Age-related macular degeneration (AMD) is an eye disease that deteriorates the central part of the retina, or macula, and leads to visual impairment. Spinach contains vitamin A and the carotenoid pigments lutein and zeaxanthin, which all play an impactful role in protecting the eye against sun damage and eye changes due to aging. There is evidence that shows the average American diet includes just one to three milligrams a day of lutein and zeaxanthin while about six milligrams per day have been associated with decreased risk of AMD.
You can reap spinach’s eye health-supporting benefit whether you eat the leafy green fresh, canned, or frozen.
Kale is a low oxalate, calcium-rich vegetable. Oxalate is a compound that inhibits calcium absorption, so finding a veggie that packs in the calcium, while keeping oxalate at bay, is key for bone health. Adequate intakes of calcium and vitamin D are crucial nutrients in building and maintaining strong bones.
After age 50, bone mineral density begins to significantly decline as bone breakdown outpaces bone formation, thus leaving us more prone to bone diseases such as osteomalacia or osteoporosis.
If throwing kale into a salad isn’t your thing, try making kale chips by mixing a couple of handfuls with a tablespoon of olive oil and baking in the oven until crispy, or blending into a smoothie.
As a dietitian, I like to debunk the myth with my clients that romaine (and iceberg) lettuce doesn’t have nutritional benefits. In fact, romaine lettuce, and other leaf lettuces, contain serious amounts of vitamin A, potassium, and fiber. And because romaine lettuce is so well-liked, accessible, and affordable, it is the easiest “gateway” green to recommend increasing in our diets. Romaine lettuce comes in at under 10 calories a cup and this is especially helpful with keeping weight in check as body weight becomes harder to stabilize after 50 years old. Try using romaine lettuce as a wrap or boat for your next spring roll or taco.
Osteoarthritis is the most common chronic joint disease, and it’s estimated that 40 percent of people over 65 have some type of osteoarthritis. An anti-inflammatory style of eating is the best dietary approach to protecting our joints. Broccoli is a vegetable that is included in this eating pattern and contains a compound called glucosinolate. Some research, like this randomized controlled trial published in 2017 in Scientific Reports, has found glucosinolates can prevent cartilage destruction, thus protecting joints. Increase broccoli intake by dunking it in a ranch dip as a snack solution or mixing it in with your next macaroni and cheese.
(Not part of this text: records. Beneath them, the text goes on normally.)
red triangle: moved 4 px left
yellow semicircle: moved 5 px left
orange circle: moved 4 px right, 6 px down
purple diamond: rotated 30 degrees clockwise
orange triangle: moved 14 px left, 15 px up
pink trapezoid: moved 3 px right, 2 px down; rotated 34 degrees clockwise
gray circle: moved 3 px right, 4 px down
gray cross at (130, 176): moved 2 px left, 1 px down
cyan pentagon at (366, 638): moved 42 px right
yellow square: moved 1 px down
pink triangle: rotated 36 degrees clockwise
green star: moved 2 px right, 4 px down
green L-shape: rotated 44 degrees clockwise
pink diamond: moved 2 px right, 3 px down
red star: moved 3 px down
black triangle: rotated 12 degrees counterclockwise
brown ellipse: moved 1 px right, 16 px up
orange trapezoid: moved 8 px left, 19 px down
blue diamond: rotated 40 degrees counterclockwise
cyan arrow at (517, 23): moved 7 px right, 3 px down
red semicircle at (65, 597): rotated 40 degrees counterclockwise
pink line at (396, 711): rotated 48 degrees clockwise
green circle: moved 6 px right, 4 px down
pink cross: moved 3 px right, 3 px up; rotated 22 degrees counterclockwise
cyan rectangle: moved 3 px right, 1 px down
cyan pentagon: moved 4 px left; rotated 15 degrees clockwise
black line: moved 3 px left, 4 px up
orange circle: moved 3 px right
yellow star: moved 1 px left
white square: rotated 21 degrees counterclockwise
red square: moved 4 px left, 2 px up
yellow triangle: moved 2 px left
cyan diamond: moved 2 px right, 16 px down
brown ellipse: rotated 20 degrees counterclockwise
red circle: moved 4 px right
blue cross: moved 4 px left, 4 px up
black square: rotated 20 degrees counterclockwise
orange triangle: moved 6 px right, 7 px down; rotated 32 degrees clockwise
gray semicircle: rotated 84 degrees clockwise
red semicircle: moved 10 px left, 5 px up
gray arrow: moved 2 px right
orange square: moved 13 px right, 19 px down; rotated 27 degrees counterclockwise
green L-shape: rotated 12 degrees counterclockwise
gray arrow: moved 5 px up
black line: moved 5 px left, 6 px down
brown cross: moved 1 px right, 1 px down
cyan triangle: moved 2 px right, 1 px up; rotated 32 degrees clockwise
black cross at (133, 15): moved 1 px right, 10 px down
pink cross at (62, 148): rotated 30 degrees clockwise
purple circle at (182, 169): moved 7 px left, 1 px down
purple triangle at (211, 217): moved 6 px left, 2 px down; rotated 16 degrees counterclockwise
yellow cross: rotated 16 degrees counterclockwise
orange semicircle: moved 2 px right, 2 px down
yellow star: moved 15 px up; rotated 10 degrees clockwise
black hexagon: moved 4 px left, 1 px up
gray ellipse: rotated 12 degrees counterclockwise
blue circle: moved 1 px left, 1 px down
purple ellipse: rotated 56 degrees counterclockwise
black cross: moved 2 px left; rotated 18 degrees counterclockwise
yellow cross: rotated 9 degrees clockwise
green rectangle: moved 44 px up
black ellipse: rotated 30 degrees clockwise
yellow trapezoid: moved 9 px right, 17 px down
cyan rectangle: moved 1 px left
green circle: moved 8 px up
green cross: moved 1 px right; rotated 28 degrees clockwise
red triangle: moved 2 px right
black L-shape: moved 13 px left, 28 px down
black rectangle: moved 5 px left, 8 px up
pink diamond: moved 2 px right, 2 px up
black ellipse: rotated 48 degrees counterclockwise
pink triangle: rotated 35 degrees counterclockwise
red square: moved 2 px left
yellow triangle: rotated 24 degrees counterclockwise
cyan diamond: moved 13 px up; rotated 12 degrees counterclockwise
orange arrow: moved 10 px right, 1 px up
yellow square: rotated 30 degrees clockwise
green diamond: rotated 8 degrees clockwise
The last vegetable to make the list is Swiss chard. Dark leafy greens are called out in the “Mediterranean-DASH Intervention for Neurodegenerative Delay” (MIND) diet as a food to have every day. The MIND diet is rooted in eating patterns found in the DASH and Mediterranean Diet, with additional emphasis on foods that have been linked to better cognitive function and delayed cognitive decline. A randomized controlled trial manuscript of the MIND diet published in Contemporary Clinical Trials in 2021 confirms that dark leafy greens are a core piece of the MIND diet that are likely protective against the age-related disease Alzheimer’s dementia. Swiss chard does can be a welcomed addition to a stir-fry or mixed into your next soup recipe.